##### Data extracts #####
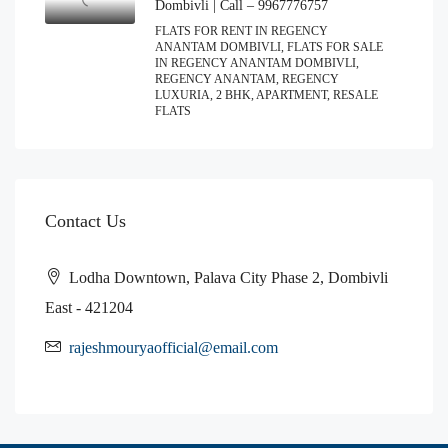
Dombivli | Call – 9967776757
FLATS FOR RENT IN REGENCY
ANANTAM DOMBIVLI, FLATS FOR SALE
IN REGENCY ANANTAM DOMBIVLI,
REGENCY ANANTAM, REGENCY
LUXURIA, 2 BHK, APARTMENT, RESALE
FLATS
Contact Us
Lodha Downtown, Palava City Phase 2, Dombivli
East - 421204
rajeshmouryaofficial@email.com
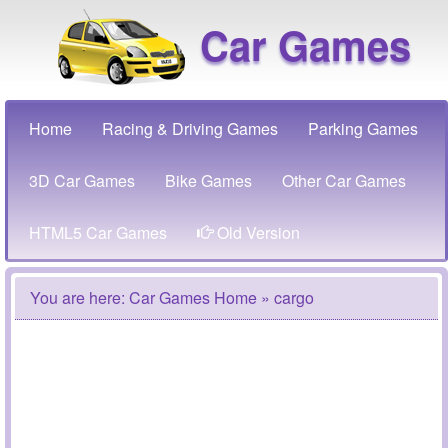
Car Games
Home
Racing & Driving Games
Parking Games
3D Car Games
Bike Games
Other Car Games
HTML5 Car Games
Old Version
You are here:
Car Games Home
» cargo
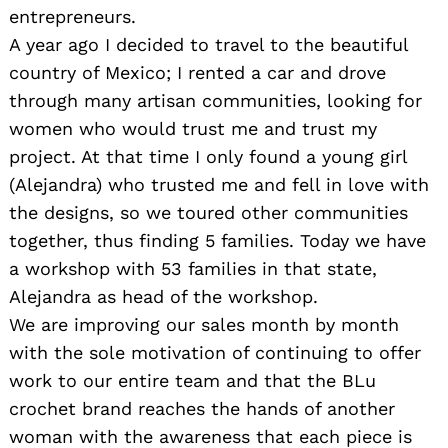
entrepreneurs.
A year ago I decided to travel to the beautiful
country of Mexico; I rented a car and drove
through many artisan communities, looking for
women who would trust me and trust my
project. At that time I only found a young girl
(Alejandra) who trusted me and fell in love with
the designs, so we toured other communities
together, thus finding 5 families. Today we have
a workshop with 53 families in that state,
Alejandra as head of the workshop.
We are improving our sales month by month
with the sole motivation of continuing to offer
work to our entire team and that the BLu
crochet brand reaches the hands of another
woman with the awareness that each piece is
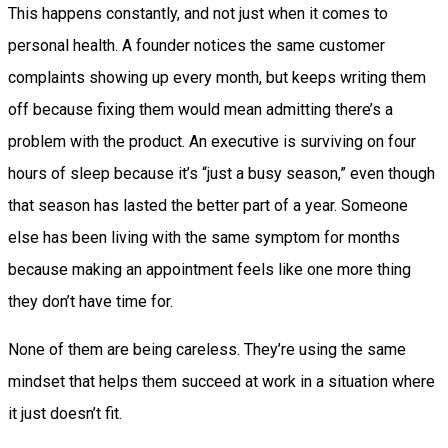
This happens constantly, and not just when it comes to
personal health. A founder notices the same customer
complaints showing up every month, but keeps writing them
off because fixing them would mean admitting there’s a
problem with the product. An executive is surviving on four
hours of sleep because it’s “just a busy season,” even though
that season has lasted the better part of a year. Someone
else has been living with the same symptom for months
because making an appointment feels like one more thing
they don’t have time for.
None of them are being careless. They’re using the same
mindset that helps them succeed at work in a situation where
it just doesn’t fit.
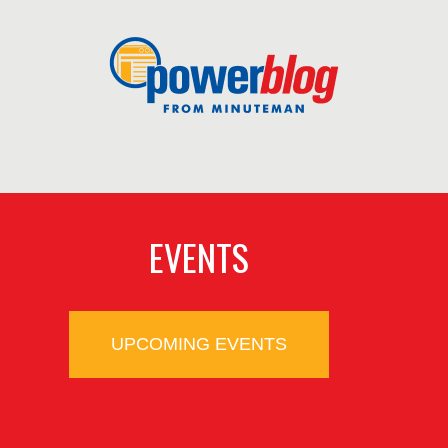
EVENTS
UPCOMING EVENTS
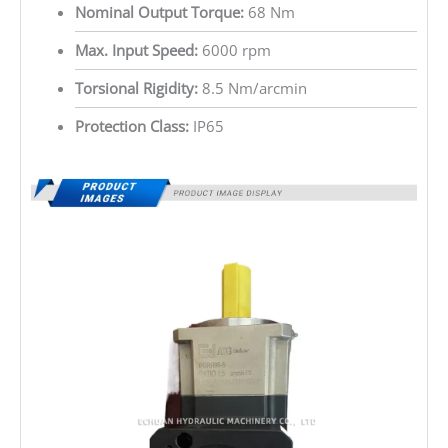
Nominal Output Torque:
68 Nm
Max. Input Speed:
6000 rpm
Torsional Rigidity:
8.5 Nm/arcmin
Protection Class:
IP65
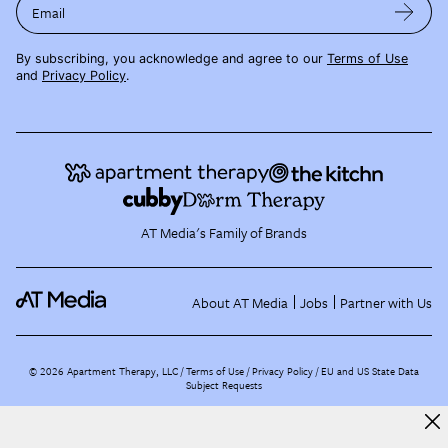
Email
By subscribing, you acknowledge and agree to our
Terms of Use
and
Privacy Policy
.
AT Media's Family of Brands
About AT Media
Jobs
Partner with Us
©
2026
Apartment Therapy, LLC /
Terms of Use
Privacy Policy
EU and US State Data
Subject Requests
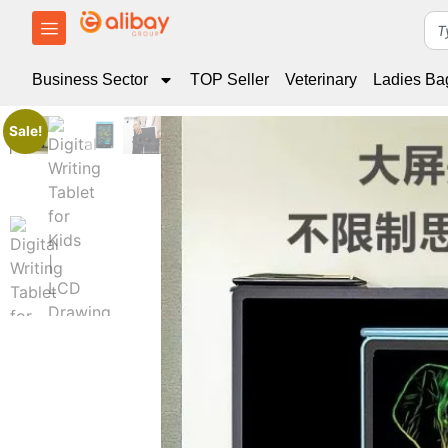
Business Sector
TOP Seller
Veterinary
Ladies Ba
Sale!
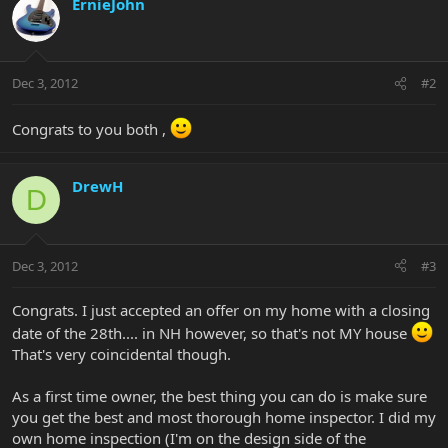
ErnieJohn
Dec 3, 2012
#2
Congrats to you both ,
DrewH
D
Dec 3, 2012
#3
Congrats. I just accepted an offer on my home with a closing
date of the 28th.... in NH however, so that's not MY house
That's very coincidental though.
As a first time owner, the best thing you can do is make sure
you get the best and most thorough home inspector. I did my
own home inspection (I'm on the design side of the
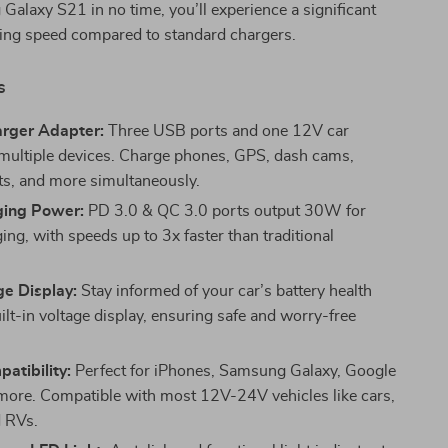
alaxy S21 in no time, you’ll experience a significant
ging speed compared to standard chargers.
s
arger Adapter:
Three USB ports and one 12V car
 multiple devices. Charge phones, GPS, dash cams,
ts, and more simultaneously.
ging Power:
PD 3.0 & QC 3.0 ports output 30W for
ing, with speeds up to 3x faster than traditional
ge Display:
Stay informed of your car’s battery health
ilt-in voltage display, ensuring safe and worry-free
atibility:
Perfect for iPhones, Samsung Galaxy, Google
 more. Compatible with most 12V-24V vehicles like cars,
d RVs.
#####
What to produce: Check each line of the records for "communities" and copy the ones that contain it.

Response to the exercise:
through many artisan communities, looking for
the designs, so we toured other communities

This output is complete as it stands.